Foto: Marcos Oliveira/Agência Senado

Após cerca de sete horas de paralisação, a sessão da CPI da Pandemia foi retomada na noite desta terça-feira (13), mas após alguns minutos foi encerrada. O depoimento acabou sendo adiado para quarta-feira (14), às 9h, uma vez que a depoente justificou exaustão diante as perguntas dos senadores.

O presidente da comissão, senador Omar Aziz (PSD-AM), suspendeu a oitiva da diretora técnica da Precisa Medicamentos Emanuela Medrades depois que a depoente se recusou a responder perguntas simples. Medrades chegou ao Senado amparada por um habeas corpus concedido pelo ministro Luiz Fux, presidente do Supremo Tribunal Federal (STF).

O documento permitiu que a depoente permanecesse em silêncio na comissão para não produzir provas contra ela mesma. Aziz, então, suspendeu a sessão por volta das 12h10 para verificar junto a Fux quais os limites do silêncio da depoente. Cerca de seis horas após a suspensão da sessão, Fux acolheu parcialmente os embargos de declaração da CPI da Pandemia e da defesa de Emanuela Medrades. O ministro reafirmou o direito de Medrades de ficar em silêncio em questões que ela julgue que podem incriminá-la.

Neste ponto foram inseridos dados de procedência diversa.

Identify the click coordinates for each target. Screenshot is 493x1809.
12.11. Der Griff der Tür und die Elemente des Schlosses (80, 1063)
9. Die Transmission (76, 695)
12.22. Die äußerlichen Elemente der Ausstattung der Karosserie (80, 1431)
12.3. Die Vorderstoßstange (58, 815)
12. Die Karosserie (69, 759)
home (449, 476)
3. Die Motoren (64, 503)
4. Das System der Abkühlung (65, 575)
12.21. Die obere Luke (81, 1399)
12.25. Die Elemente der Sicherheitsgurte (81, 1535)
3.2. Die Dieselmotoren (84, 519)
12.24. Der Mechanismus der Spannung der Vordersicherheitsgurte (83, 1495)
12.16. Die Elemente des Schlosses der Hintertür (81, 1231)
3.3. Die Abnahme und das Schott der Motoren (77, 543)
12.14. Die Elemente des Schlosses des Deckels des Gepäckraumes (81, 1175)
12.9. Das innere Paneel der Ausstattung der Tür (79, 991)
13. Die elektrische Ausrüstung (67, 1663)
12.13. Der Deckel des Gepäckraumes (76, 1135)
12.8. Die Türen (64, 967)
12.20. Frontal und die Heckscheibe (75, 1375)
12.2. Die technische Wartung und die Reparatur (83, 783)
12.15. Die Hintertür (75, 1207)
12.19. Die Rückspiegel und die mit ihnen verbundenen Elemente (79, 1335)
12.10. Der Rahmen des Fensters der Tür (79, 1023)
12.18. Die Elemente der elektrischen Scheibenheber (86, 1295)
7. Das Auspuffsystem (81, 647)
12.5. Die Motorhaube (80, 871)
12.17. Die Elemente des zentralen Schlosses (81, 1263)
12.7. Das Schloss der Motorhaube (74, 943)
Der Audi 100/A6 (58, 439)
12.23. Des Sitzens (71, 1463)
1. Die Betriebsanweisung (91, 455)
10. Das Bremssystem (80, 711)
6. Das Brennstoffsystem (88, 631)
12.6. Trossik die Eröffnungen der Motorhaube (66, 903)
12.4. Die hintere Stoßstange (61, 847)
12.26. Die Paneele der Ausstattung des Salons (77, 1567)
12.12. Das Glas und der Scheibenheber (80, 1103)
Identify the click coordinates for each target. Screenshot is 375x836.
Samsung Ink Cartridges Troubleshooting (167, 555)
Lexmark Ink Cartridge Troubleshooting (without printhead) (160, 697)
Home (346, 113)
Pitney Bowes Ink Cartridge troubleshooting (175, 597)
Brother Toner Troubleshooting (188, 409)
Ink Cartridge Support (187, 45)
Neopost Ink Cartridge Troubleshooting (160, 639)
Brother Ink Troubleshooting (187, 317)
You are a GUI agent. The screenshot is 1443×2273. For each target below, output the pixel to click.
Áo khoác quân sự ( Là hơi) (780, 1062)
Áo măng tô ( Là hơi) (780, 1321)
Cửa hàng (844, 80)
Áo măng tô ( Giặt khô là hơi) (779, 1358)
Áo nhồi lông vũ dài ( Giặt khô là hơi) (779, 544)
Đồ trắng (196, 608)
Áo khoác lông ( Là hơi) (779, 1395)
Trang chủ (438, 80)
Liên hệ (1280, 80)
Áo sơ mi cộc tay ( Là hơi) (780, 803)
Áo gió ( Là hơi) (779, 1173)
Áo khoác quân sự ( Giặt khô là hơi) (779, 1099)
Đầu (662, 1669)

No entanto, o presidente do STF afirmou que a comissão tem poder para avaliar possíveis abusos no exercício desse direito e tomar eventuais medidas. Na decisão, Fux esclarece que cabe ao paciente decidir se uma pergunta tem resposta que possa autoincriminar.

Além disso, o magistrado afirma que, por outro lado, nenhum direito é absoluto e cabe à CPI avaliar se o paciente abusa do direito fundamental. Fux também disse que a comissão tem os instrumentos para adotar providências. Por fim, o presidente do STF ressaltou que a Corte não atua previamente no controle dos atos da comissão. Às 19h50, depois de quase sete horas de paralisação, a sessão foi retomada, mas foi encerrada.